PROBLEM TO WORK ON: Set down nothing except the lines starting at the one with "valóságosabb, így amiatt" and ending at the final line of the material, each word for word.

DATA PROVIDED:
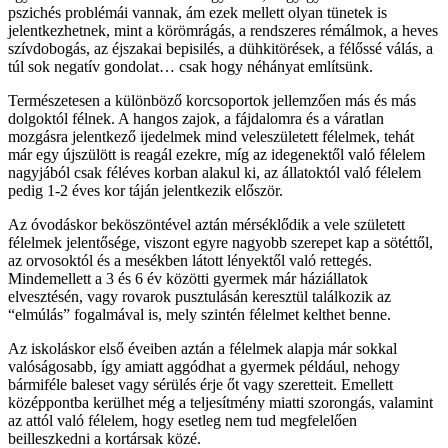
pszichés problémái vannak, ám ezek mellett olyan tünetek is
jelentkezhetnek, mint a körömrágás, a rendszeres rémálmok, a heves
szívdobogás, az éjszakai bepisilés, a dühkitörések, a félőssé válás, a
túl sok negatív gondolat… csak hogy néhányat említsünk.
Természetesen a különböző korcsoportok jellemzően más és más
dolgoktól félnek. A hangos zajok, a fájdalomra és a váratlan
mozgásra jelentkező ijedelmek mind veleszületett félelmek, tehát
már egy újszülött is reagál ezekre, míg az idegenektől való félelem
nagyjából csak féléves korban alakul ki, az állatoktól való félelem
pedig 1-2 éves kor táján jelentkezik először.
Az óvodáskor beköszöntével aztán mérséklődik a vele született
félelmek jelentősége, viszont egyre nagyobb szerepet kap a sötéttől,
az orvosoktól és a mesékben látott lényektől való rettegés.
Mindemellett a 3 és 6 év közötti gyermek már háziállatok
elvesztésén, vagy rovarok pusztulásán keresztül találkozik az
“elmúlás” fogalmával is, mely szintén félelmet kelthet benne.
Az iskoláskor első éveiben aztán a félelmek alapja már sokkal
valóságosabb, így amiatt aggódhat a gyermek például, nehogy
bármiféle baleset vagy sérülés érje őt vagy szeretteit. Emellett
középpontba kerülhet még a teljesítmény miatti szorongás, valamint
az attól való félelem, hogy esetleg nem tud megfelelően
beilleszkedni a kortársak közé.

SOLUTION FOR THIS EXERCISE:
valóságosabb, így amiatt aggódhat a gyermek például, nehogy
bármiféle baleset vagy sérülés érje őt vagy szeretteit. Emellett
középpontba kerülhet még a teljesítmény miatti szorongás, valamint
az attól való félelem, hogy esetleg nem tud megfelelően
beilleszkedni a kortársak közé.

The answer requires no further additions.